(P-IV-2) Are Cold Stored Platelets the Answer? Analyzing Platelet Inventory and Patient Blood Management Practices- How Long Are You Willing to Wait for a Prophylactic Platelet Transfusion?
Laboratory Director and Chief of Pathology NYC H+H/Bellevue & NYU Grossman School of Medicine New York, New York, United States
Background/Case Studies: Platelet inventory management is particularly challenging due to short shelf-life and unpredictable usage. Our system has historically discarded a high percentage of our SDP inventory. While 7-day LVDS SDPs helped, discards continue to remain high. Cold stored SDPs offer a longer shelf-life but are only intended by the FDA to be used “for the treatment of active bleeding when conventional platelets are not available or their use is not practical.” We sought to determine how platelets were being used within our hospital system and the practicality of transitioning some of our hospitals with low SDP transfusion volumes to cold stored SDPs.
Study
Design/Methods: We performed a retrospective analysis of all SDPs transfused, purchased, and discarded by hospital within our system in 2024. Sites 1-6 are trauma centers, and sites 7-11 are not. Transfusions were sorted based on the indication selected by the ordering provider and adherence to the criteria was judged based on the patient’s pre-transfusion platelet (pre-Tx Plt) count. Results were assessed using the Student’s T-test.

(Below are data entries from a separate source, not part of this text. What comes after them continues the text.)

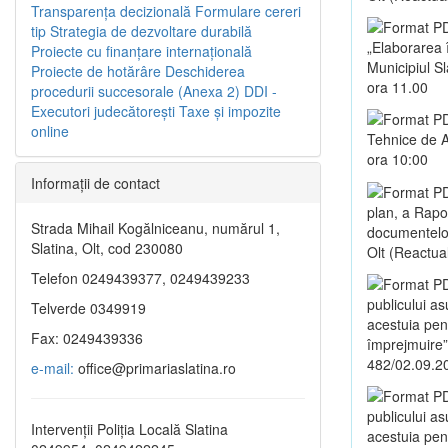
Transparenţa decizională
Formulare cereri
tip
Strategia de dezvoltare durabilă
„Elaborarea 
Proiecte cu finanţare internaţională
Municipiul S
Proiecte de hotărâre
Deschiderea
ora 11.00
procedurii succesorale (Anexa 2)
DDI -
Executori judecătorești
Taxe şi impozite
online
Tehnice de A
ora 10:00
Informaţii de contact
plan, a Rapo
Strada Mihail Kogălniceanu, numărul 1,
documentelor 
Slatina, Olt, cod 230080
Olt (Reactua
Telefon 0249439377, 0249439233
publicului a
Telverde 0349919
acestuia pent
Fax: 0249439336
împrejmuire”,
482/02.09.2
e-mail:
office@primariaslatina.ro
publicului a
Intervenții Poliția Locală Slatina
acestuia pen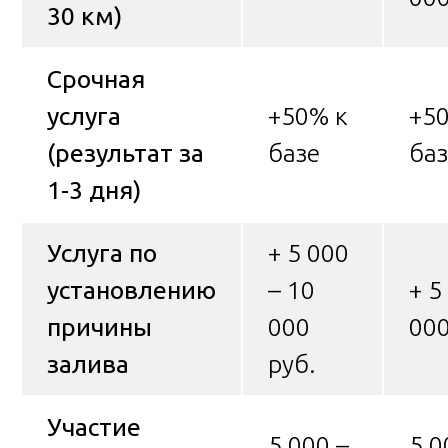
30 км)
Срочная
услуга
+50% к
+5
(результат за
базе
баз
1-3 дня)
Услуга по
+ 5 000
установлению
– 10
+ 5
причины
000
000
залива
руб.
Участие
5 000 –
5 0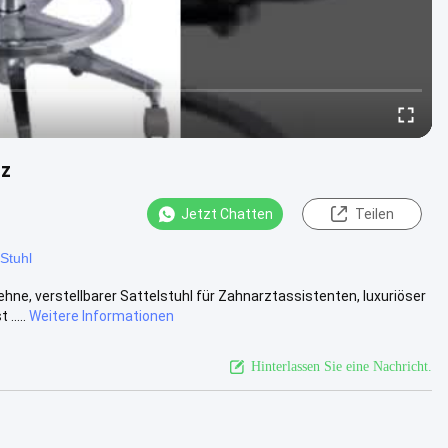
tz
Jetzt Chatten
Teilen
Stuhl
ne, verstellbarer Sattelstuhl für Zahnarztassistenten, luxuriöser
.....
Weitere Informationen
Hinterlassen Sie eine Nachricht.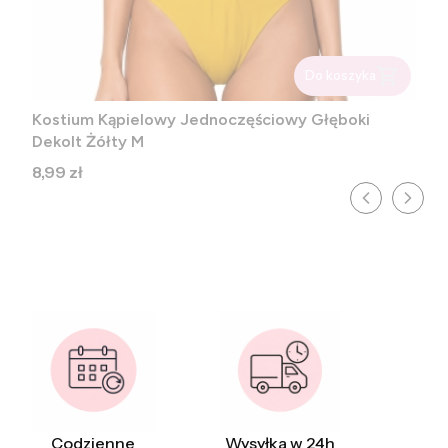
Do koszyka
Kostium Kąpielowy Jednoczęściowy Głęboki
Dekolt Żółty M
Cena
8,99 zł
Codzienne
Wysyłka w 24h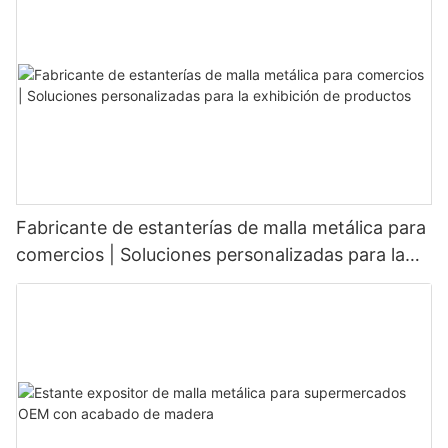
Fabricante de estanterías de malla metálica para
comercios | Soluciones personalizadas para la
exhibición de productos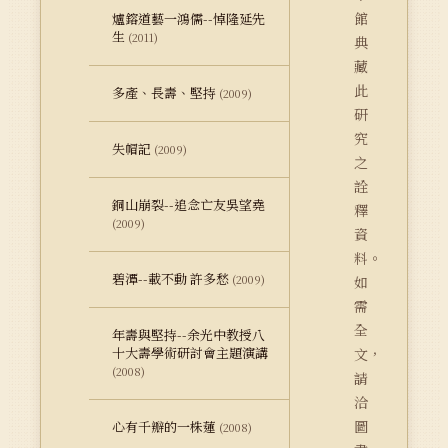
館
爐鎔道藝一鴻儒--悼隆延先
生
(2011)
典
藏
此
多產、長壽、堅持
(2009)
研
究
失帽記
(2009)
之
詮
銅山崩裂--追念亡友吳望堯
釋
(2009)
資
料。
碧潭--載不動 許多愁
(2009)
如
需
全
年壽與堅持--余光中教授八
十大壽學術研討會主題演講
文，
(2008)
請
洽
圖
心有千瓣的一株蓮
(2008)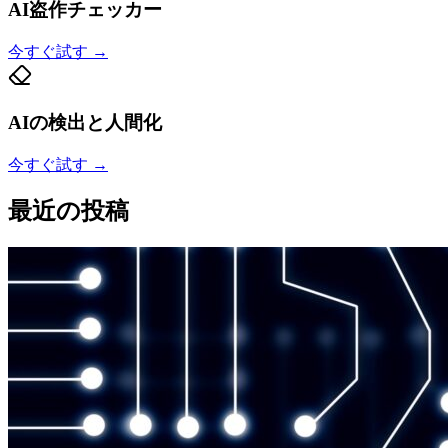
AI盗作チェッカー
今すぐ試す
→
AIの検出と人間化
今すぐ試す
→
最近の投稿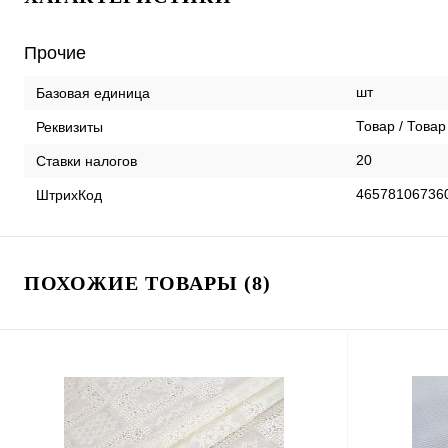
Прочие
шт
Базовая единица
Товар / Товар
Реквизиты
20
Ставки налогов
46578106736
ШтрихКод
ПОХОЖИЕ ТОВАРЫ (8)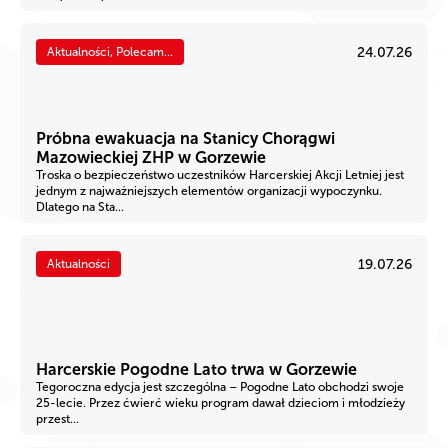
24.07.26
Aktualności, Polecam...
Próbna ewakuacja na Stanicy Chorągwi
Mazowieckiej ZHP w Gorzewie
Troska o bezpieczeństwo uczestników Harcerskiej Akcji Letniej jest
jednym z najważniejszych elementów organizacji wypoczynku.
Dlatego na Sta...
19.07.26
Aktualności
Harcerskie Pogodne Lato trwa w Gorzewie
Tegoroczna edycja jest szczególna – Pogodne Lato obchodzi swoje
25-lecie. Przez ćwierć wieku program dawał dzieciom i młodzieży
przest...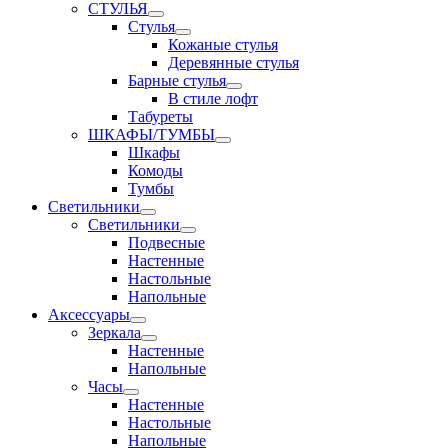
СТУЛЬЯ
Стулья
Кожаные стулья
Деревянные стулья
Барные стулья
В стиле лофт
Табуреты
ШКАФЫ/ТУМБЫ
Шкафы
Комоды
Тумбы
Светильники
Светильники
Подвесные
Настенные
Настольные
Напольные
Аксессуары
Зеркала
Настенные
Напольные
Часы
Настенные
Настольные
Напольные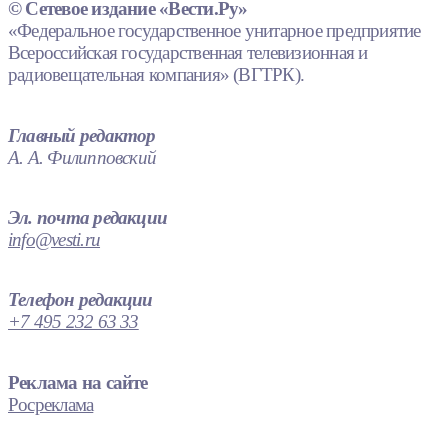
© Сетевое издание «Вести.Ру»
«Федеральное государственное унитарное предприятие
Всероссийская государственная телевизионная и
радиовещательная компания» (ВГТРК).
Главный редактор
А. А. Филипповский
Эл. почта редакции
info@vesti.ru
Телефон редакции
+7 495 232 63 33
Реклама на сайте
Росреклама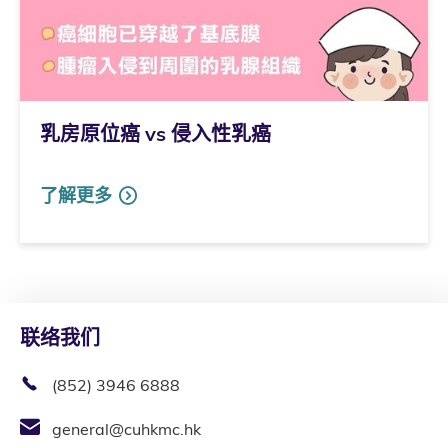
乳房原位癌 vs 侵入性乳癌
了解更多
联络我们
(852) 3946 6888
general@cuhkmc.hk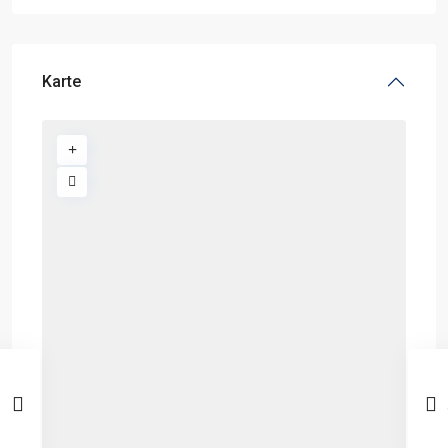
Karte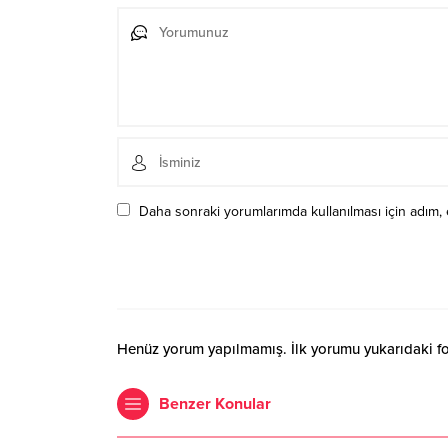
Daha sonraki yorumlarımda kullanılması için adım, 
Henüz yorum yapılmamış. İlk yorumu yukarıdaki form
Benzer Konular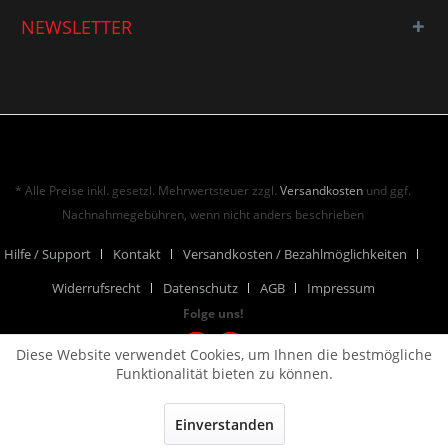
NEWSLETTER
* Alle Preise inkl. gesetzl. Mehrwertsteuer zzgl.
Versandkosten
und ggf.
Nachnahmegebühren, wenn nicht anders beschrieben
Hilfe / Support
Kontakt
Versandkosten / Bezahlmöglichkeiten
Widerrufsrecht
Datenschutz
AGB
Impressum
Folge uns!
Diese Website verwendet Cookies, um Ihnen die bestmögliche
Funktionalität bieten zu können.
Einverstanden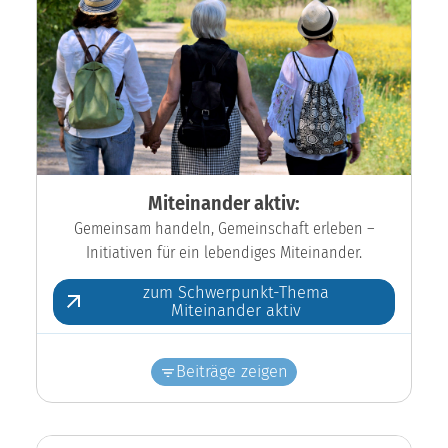
Miteinander aktiv:
Gemeinsam handeln, Gemeinschaft erleben –
Initiativen für ein lebendiges Miteinander.
zum Schwerpunkt-Thema
Miteinander aktiv
Beiträge zeigen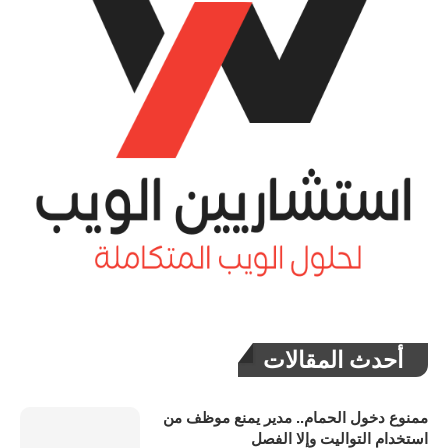
أحدث المقالات
ممنوع دخول الحمام.. مدير يمنع موظف من
استخدام التواليت وإلا الفصل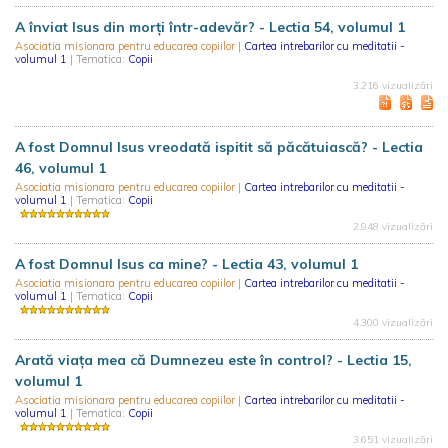
A înviat Isus din morţi într-adevăr? - Lectia 54, volumul 1
Asociatia misionara pentru educarea copiilor
|
Cartea intrebarilor cu meditatii -
volumul 1
| Tematica:
Copii
3.216 vizualizări
A fost Domnul Isus vreodată ispitit să păcătuiască? - Lectia
46, volumul 1
Asociatia misionara pentru educarea copiilor
|
Cartea intrebarilor cu meditatii -
volumul 1
| Tematica:
Copii
2.948 vizualizări
A fost Domnul Isus ca mine? - Lectia 43, volumul 1
Asociatia misionara pentru educarea copiilor
|
Cartea intrebarilor cu meditatii -
volumul 1
| Tematica:
Copii
4.300 vizualizări
Arată viaţa mea că Dumnezeu este în control? - Lectia 15,
volumul 1
Asociatia misionara pentru educarea copiilor
|
Cartea intrebarilor cu meditatii -
volumul 1
| Tematica:
Copii
3.651 vizualizări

Results/Findings: 7084 SDPs were purchased. 5898 (75.6%) SDPs were transfused of which 1083 (13.9%) were ordered prophylactically and 4127 (52.9%) were for bleeding. 1685 (21.6%) were discarded. The mean pre-Tx Plt count for prophylactic transfusions was 14.065X109/L (range 7.568-23.496X109/L) and for bleeding patients was 78.339X109/L (range 39.225-114.873X109/L). Performing prospective utilization review of SDP orders prior to issuance, which is routine at sites 1 and 3 but not the others, resulted in statistically significantly better adherence to patients having a platelet count ≤10X109/L at the time of the prophylactic transfusion (p-value < 0.000005). Discard percentages by site ranged from 0% to 39.1%. There was a statistically significantly higher mean pre-Tx Plt count of bleeding patients at the trauma sites at 85.726X109/L than at the non-trauma sites at 55.093X109/L (p-value < 0.000001). No difference was observed between the mean pre-Tx Plt count of the prophylactic patients at the trauma sites at 14.384X109/L and at the non-trauma sites 12.975X109/L (p-value=0.45). Conclusions: 52.9% of SDPs were transfused for active bleeding, and at some sites as high as 65.6% were for a bleeding indication. Only 13.9% of SDPs were transfused prophylactically, and their need could be met by placing an emergency order for a conventional SDP for a given patient rather than pulling an SDP from hospital inventory. The low overall number of SDP transfusions and unpredictable usage make cold stored platelets an attractive option. Based on this analysis, use of cold stored platelets is justifiable at some of our sites and could be considered at more depending upon their risk tolerance - how long they are willing to wait for the delivery of a conventional SDPs from one of our blood suppliers or one of our other facility blood banks.